### [What is needed]
Because the pictures are not wanted, reproduce the rest of the records below exactly as they stand.

[Stored data entries]
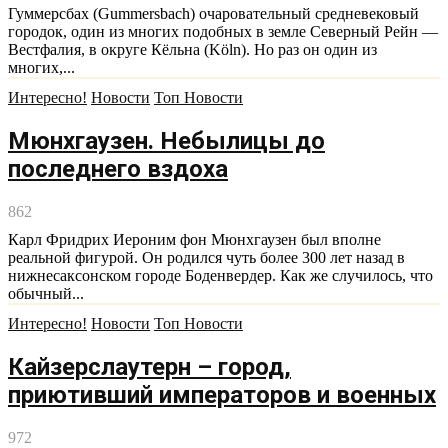
Гуммерсбах (Gummersbach) очаровательный средневековый
городок, один из многих подобных в земле Северный Рейн —
Вестфалия, в округе Кёльна (Köln). Но раз он один из
многих,...
Интересно!
Новости
Топ Новости
Мюнхгаузен. Небылицы до
последнего вздоха
862
Карл Фридрих Иероним фон Мюнхгаузен был вполне
реальной фигурой. Он родился чуть более 300 лет назад в
нижнесаксонском городе Боденвердер. Как же случилось, что
обычный...
Интересно!
Новости
Топ Новости
Кайзерслаутерн – город,
приютивший императоров и военных
972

### [Output for this exercise]
Гуммерсбах (Gummersbach) очаровательный средневековый
городок, один из многих подобных в земле Северный Рейн —
Вестфалия, в округе Кёльна (Köln). Но раз он один из
многих,...
Интересно!
Новости
Топ Новости
Мюнхгаузен. Небылицы до
последнего вздоха
862
Карл Фридрих Иероним фон Мюнхгаузен был вполне
реальной фигурой. Он родился чуть более 300 лет назад в
нижнесаксонском городе Боденвердер. Как же случилось, что
обычный...
Интересно!
Новости
Топ Новости
Кайзерслаутерн – город,
приютивший императоров и военных
972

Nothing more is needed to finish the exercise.